Henry VIII: King and Court

Alison Weir
Pimlico, Random House, (May 2002) 639 pages
ISBN: 0 7126 6451 3

reviewed by Ann Skea


It is hard to improve on Alison Weir's own Introduction. "My aim," she writes, "has been to draw together a multitude of strands of research in order to develop a picture of the real Henry VIII, his personal life throughout his reign, the court he created and the people who influenced and served him."

This she does admirably, providing detailed information about every aspect of Henry's daily life, from the time he rose and was dressed each morning, through his various courtly and administrative routines, his work and his play, his loves and his hates, to the time (midnight) when he retired to his bed of estate and thence to his privy chamber for the night.

Working from original documents and other contemporary sources, Alison Weir assembles a picture of the court, the times, the man, and some of those around him. Henry appears as very human: neither wholly god-like not wholly a monster but certainly both at different times of his life. His marriages are dealt with briefly and factually (Weir has written about them in detail in an earlier book), so too is his relationship with his Cardinals and with other important figures.

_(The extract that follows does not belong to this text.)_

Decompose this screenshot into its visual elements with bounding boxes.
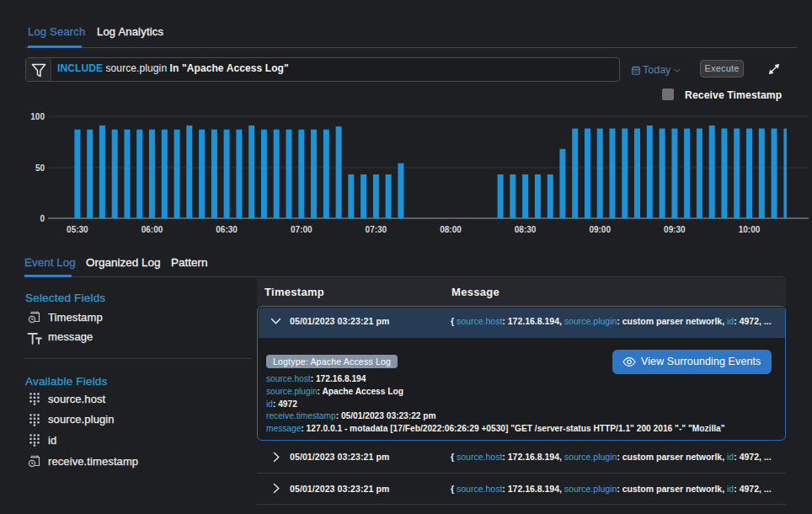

With so much material to handle and such an eventful life to cover, this book (thick as it is) is deliberately narrow in its focus. The political history of Henry's reign is outside its scope. So too, is the broader context of events in Europe, without a knowledge of which many of Henry's most important decisions appear arbitrary and self-orientated. Nevertheless, Alison Weir has done a superb job of bringing to life a remote period of history in an interesting and accessible way. Not for her is the journalistic, simplistic presentation of unproven "facts," such as was seen in the recent TV series on Henry's wives. She examines some of the most contentious aspects of Henry's life, and she offers informed, documented and careful opinions.

Inevitably, much of the book will already be familiar to those who are interested in Henry's reign, but there is still much that is of interest and much to be learned about Henry's life and his court which has not been brought together in this way before.